From: "Patrick H." <linux-raid@feystorm.net>
To: linux-raid@vger.kernel.org
Subject: Re: filesystem corruption
Date: Sun, 02 Jan 2011 22:05:06 -0700 [thread overview]
Message-ID: <4D215902.9010308@feystorm.net> (raw)
In-Reply-To: <20110103155630.565341d0@notabene.brown>
Sent: Sun Jan 02 2011 21:56:30 GMT-0700 (Mountain Standard Time)
From: Neil Brown <neilb@suse.de>
To: Patrick H. <linux-raid@feystorm.net> linux-raid@vger.kernel.org
Subject: Re: filesystem corruption
> On Sun, 02 Jan 2011 21:06:52 -0700 "Patrick H." <linux-raid@feystorm.net>
> wrote:
>
>
>
>> That makes sense assuming that MD acknowleges the write once the data is
>> written to the data disks but not necessarily the parity disk, which is
>> what I gather you were saying is what happens. Is there any option that
>> can change the behavior so that md wont ack the write until its been
>> committed to all disks (I'm guessing no since you didnt mention it)?
>> Also does raid6 suffer this problem? Is it smart enough to use both
>> parity disks when calculating replacement, or will it just use one?
>>
>>
>
> md/raid5 doesn't acknowledge the write until both the data and the parity
> have been written. But that doesn't make any difference.

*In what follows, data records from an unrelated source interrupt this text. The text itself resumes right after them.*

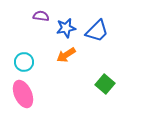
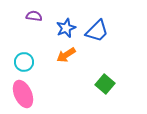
purple semicircle: moved 7 px left
blue star: rotated 12 degrees counterclockwise
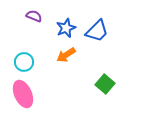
purple semicircle: rotated 14 degrees clockwise
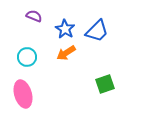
blue star: moved 1 px left, 1 px down; rotated 18 degrees counterclockwise
orange arrow: moved 2 px up
cyan circle: moved 3 px right, 5 px up
green square: rotated 30 degrees clockwise
pink ellipse: rotated 8 degrees clockwise
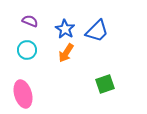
purple semicircle: moved 4 px left, 5 px down
orange arrow: rotated 24 degrees counterclockwise
cyan circle: moved 7 px up
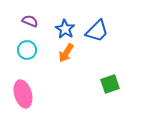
green square: moved 5 px right
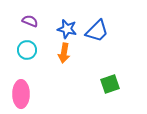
blue star: moved 2 px right; rotated 18 degrees counterclockwise
orange arrow: moved 2 px left; rotated 24 degrees counterclockwise
pink ellipse: moved 2 px left; rotated 16 degrees clockwise
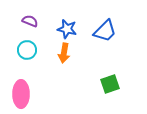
blue trapezoid: moved 8 px right
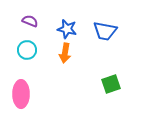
blue trapezoid: rotated 55 degrees clockwise
orange arrow: moved 1 px right
green square: moved 1 px right
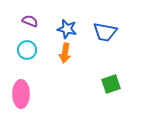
blue trapezoid: moved 1 px down
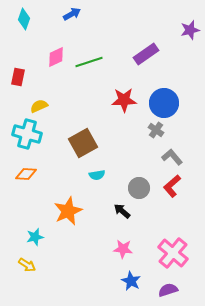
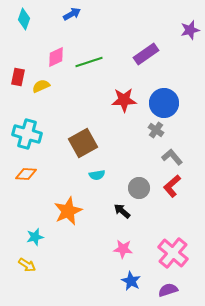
yellow semicircle: moved 2 px right, 20 px up
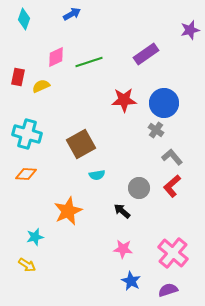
brown square: moved 2 px left, 1 px down
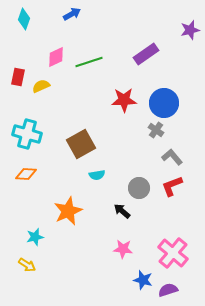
red L-shape: rotated 20 degrees clockwise
blue star: moved 12 px right, 1 px up; rotated 12 degrees counterclockwise
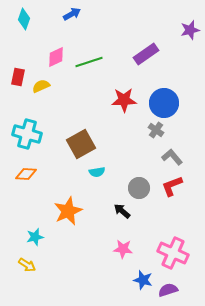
cyan semicircle: moved 3 px up
pink cross: rotated 16 degrees counterclockwise
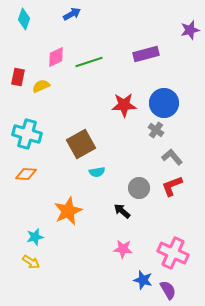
purple rectangle: rotated 20 degrees clockwise
red star: moved 5 px down
yellow arrow: moved 4 px right, 3 px up
purple semicircle: rotated 78 degrees clockwise
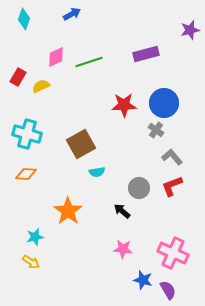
red rectangle: rotated 18 degrees clockwise
orange star: rotated 12 degrees counterclockwise
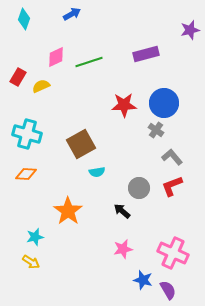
pink star: rotated 18 degrees counterclockwise
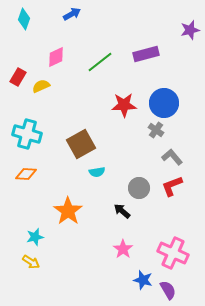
green line: moved 11 px right; rotated 20 degrees counterclockwise
pink star: rotated 24 degrees counterclockwise
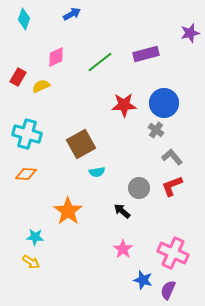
purple star: moved 3 px down
cyan star: rotated 18 degrees clockwise
purple semicircle: rotated 126 degrees counterclockwise
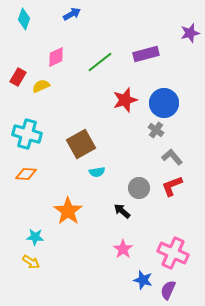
red star: moved 1 px right, 5 px up; rotated 15 degrees counterclockwise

> If you schedule a number of interdependent writes (data and parity) and then
> allow some to complete but not all, then you have inconsistency.
> Recovery from losing a single device requires consistency of parity and data.
>
> RAID6 suffers equally from this problem. Even if it used both parity disks
> to recover (which it doesn't) how would that help? It would then have two
> possible value for the data and no way to know which was correct, and every
> possibility that both are incorrect. This would happen if a single data
> block was successfully written, but neither parity blocks were.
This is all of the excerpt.